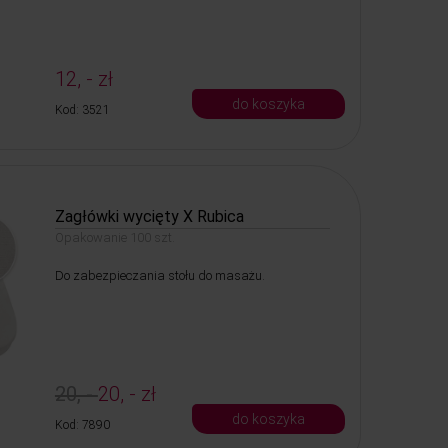
12, - zł
do koszyka
Kod: 3521
Zagłówki wycięty X Rubica
Opakowanie 100 szt.
Do zabezpieczania stołu do masażu.
20, -
20, - zł
do koszyka
Kod: 7890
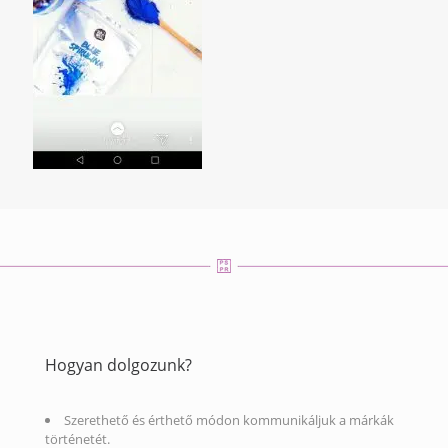
Hogyan dolgozunk?
Szerethető és érthető módon kommunikáljuk a márkák
történetét.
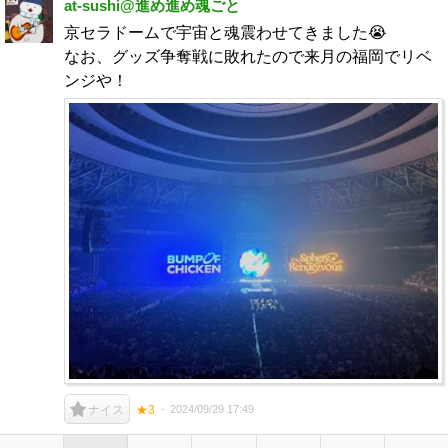
at-sushi@進め進め魂ごと
京セラドームで宇宙と魂震わせてきました😭
なお、グッズ争奪戦に敗れたので来月の福岡でリベ
ンジや！
2024/09/29 17:49
ナイス
★3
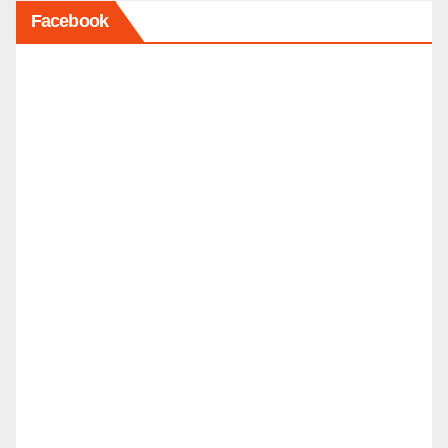
Facebook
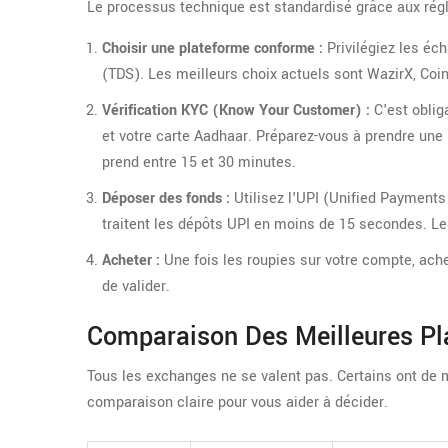
Le processus technique est standardisé grâce aux régl
Choisir une plateforme conforme :
Privilégiez les éc
(TDS). Les meilleurs choix actuels sont WazirX, Co
Vérification KYC (Know Your Customer) :
C'est oblig
et votre carte Aadhaar. Préparez-vous à prendre une
prend entre 15 et 30 minutes.
Déposer des fonds :
Utilisez l'UPI (Unified Payments
traitent les dépôts UPI en moins de 15 secondes. L
Acheter :
Une fois les roupies sur votre compte, achet
de valider.
Comparaison Des Meilleures Pl
Tous les exchanges ne se valent pas. Certains ont de me
comparaison claire pour vous aider à décider.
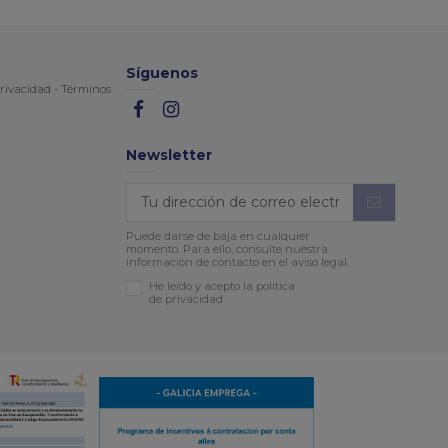
Síguenos
rivacidad
-
Términos
Newsletter
Puede darse de baja en cualquier
momento. Para ello, consulte nuestra
información de contacto en el aviso legal.
He leído y acepto la política
de privacidad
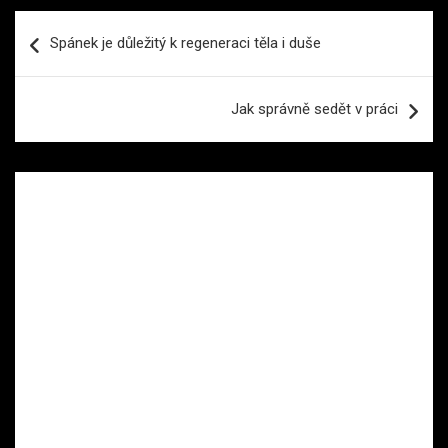
Navigace
Spánek je důležitý k regeneraci těla i duše
pro
příspěvek
Jak správně sedět v práci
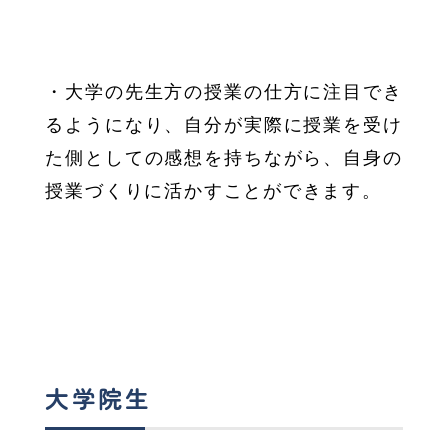
・大学の先生方の授業の仕方に注目でき
るようになり、自分が実際に授業を受け
た側としての感想を持ちながら、自身の
授業づくりに活かすことができます。
大学院生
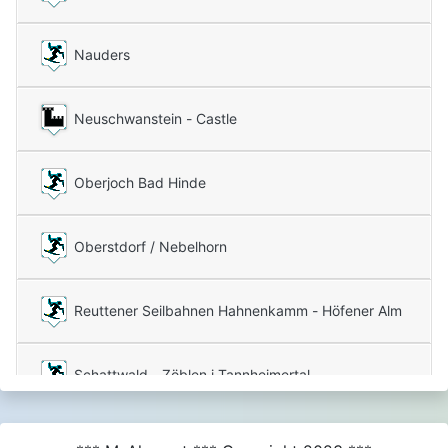
Nauders
Neuschwanstein - Castle
Oberjoch Bad Hinde
Oberstdorf / Nebelhorn
Reuttener Seilbahnen Hahnenkamm - Höfener Alm
Schattwald - Zöblen i Tannheimertal
Tannheim - Neunerköpfle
^^^^^^^^^^^^^^^^
**Exercise aim**
Take the line with "información de contacto en el aviso legal." and every line after it through the end of the data, and write only them out exactly, leaving out the pictures.

**Task result**
información de contacto en el aviso legal.
He leído y acepto la política
de privacidad
Navigace
Spánek je důležitý k regeneraci těla i duše
pro
příspěvek
Jak správně sedět v práci
・大学の先生方の授業の仕方に注目でき
るようになり、自分が実際に授業を受け
た側としての感想を持ちながら、自身の
授業づくりに活かすことができます。
大学院生
Nauders
Neuschwanstein - Castle
Oberjoch Bad Hinde
Oberstdorf / Nebelhorn
Reuttener Seilbahnen Hahnenkamm - Höfener Alm
Schattwald - Zöblen i Tannheimertal
Tannheim - Neunerköpfle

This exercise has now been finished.